The core of this presentation is to discuss the theory of distribution strategy with the underlying real life examples of McDonald's fast-food restaurants. The aim is to discuss McDonald's distribution channel and the way in which this fast-food restaurant chain gets its products to the market. In the theory of the Marketing Mix, place (distribution) determines where the product will be sold and how it will get there. In fact, as noted on www.mcdonalds.com, McDonald's is the leading global foodservice retailer, with more than 30,000 local restaurants serving nearly 46 million people each day in 121 different countries. Approximately 80 percent of all McDonald's restaurants worldwide are owned and operated by independent franchisers. Furthermore, at the essence of place decisions, Kotler (et al., 2001, p. 513) claims that, "retailers, particularly fast foods chains, often state their seven P's of marketing to be, that is location, location, location, location, location, location and location."
Hence, a retailer's location is the key to attracting customers. The costs of the building or leasing facilities are a major factor on the retailer's profits. Thus, site location decisions are among the most important the retailer make" (Kotler, et al., 2001, p. 513).

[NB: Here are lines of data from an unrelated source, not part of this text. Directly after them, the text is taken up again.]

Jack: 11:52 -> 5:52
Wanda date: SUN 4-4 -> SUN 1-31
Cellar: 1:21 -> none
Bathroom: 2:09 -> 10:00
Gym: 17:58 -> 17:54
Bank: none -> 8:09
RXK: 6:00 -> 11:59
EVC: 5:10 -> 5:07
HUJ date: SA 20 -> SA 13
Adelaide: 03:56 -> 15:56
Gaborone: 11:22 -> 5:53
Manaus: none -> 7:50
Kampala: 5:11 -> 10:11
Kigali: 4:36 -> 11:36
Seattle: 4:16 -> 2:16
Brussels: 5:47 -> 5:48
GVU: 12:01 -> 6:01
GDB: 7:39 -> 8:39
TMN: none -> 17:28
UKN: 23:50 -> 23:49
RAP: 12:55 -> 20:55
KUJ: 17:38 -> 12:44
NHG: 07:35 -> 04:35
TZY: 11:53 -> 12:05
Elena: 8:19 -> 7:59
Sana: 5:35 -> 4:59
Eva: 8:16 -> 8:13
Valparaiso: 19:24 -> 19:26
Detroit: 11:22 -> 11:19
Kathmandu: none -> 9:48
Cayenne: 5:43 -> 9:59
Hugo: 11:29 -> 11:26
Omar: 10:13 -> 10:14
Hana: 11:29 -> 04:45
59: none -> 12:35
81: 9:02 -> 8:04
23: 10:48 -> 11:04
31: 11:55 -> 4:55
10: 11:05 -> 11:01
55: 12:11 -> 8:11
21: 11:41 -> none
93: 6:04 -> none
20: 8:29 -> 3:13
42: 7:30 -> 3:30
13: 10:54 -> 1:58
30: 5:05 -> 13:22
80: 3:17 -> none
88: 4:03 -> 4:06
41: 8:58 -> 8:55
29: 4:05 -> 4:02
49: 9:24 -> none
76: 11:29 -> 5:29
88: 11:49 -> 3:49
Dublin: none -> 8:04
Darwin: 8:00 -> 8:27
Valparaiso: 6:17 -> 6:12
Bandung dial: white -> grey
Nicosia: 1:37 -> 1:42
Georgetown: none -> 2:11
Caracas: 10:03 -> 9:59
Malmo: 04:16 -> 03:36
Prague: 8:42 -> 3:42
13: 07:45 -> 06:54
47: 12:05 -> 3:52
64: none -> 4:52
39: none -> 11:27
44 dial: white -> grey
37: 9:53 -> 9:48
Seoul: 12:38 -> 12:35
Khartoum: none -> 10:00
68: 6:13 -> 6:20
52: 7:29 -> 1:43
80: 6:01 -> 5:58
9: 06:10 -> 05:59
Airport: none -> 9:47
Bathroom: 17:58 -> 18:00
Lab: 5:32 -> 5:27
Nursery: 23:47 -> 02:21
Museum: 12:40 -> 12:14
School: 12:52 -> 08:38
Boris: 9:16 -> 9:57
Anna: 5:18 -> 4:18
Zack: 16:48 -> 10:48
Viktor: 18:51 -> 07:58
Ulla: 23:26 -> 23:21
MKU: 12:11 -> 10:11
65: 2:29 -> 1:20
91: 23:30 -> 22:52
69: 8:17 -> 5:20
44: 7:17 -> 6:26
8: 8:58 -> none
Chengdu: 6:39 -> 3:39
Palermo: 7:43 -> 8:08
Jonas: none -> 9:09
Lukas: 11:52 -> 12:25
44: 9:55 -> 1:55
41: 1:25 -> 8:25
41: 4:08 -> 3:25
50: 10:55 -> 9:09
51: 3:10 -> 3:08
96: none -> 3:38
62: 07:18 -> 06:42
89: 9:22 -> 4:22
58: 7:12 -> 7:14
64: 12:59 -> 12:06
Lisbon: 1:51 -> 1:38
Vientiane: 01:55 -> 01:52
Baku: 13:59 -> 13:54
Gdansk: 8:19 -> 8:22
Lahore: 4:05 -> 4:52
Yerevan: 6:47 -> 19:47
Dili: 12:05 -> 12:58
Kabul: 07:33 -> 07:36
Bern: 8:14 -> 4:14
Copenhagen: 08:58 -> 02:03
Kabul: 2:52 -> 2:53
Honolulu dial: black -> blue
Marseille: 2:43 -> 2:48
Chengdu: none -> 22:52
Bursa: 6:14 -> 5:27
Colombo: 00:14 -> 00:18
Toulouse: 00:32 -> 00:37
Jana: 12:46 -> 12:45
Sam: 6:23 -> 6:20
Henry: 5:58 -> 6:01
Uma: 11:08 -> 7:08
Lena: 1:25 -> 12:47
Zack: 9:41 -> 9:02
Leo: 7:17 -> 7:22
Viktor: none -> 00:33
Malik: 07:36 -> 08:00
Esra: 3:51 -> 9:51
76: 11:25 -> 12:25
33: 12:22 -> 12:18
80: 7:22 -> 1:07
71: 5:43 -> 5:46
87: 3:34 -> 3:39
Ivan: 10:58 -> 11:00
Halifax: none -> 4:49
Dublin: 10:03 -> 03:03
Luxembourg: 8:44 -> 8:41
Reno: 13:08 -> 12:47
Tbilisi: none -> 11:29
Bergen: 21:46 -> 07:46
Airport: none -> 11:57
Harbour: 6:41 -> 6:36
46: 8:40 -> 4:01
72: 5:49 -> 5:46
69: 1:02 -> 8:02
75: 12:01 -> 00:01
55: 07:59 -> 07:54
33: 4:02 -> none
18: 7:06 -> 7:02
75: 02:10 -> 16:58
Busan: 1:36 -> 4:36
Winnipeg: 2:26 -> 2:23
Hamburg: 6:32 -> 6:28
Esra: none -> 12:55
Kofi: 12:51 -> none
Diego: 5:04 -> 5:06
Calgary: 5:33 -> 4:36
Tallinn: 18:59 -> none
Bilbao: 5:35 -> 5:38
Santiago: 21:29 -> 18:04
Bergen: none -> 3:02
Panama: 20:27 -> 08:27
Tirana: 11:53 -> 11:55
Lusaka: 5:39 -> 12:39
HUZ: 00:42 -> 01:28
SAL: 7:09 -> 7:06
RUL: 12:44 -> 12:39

Distribution arrangements tend to be long term in nature. Because of this time horizon, channel decisions are usually classed as strategic, rather than tactical or operational ones. Many of McDonalds restaurants are open 24 hours per day which satisfies the customers needs and wants, especially for exists their hunger. This kind of distribution strategy is called "intensive distribution", means marking the product available for sale through all possible channels of distribution. As defined by Kotler (et al., 2001, p. 487), "intensive distribution is stocking the product in as many outlets as possible." In addition, this strategy must be designed to reach...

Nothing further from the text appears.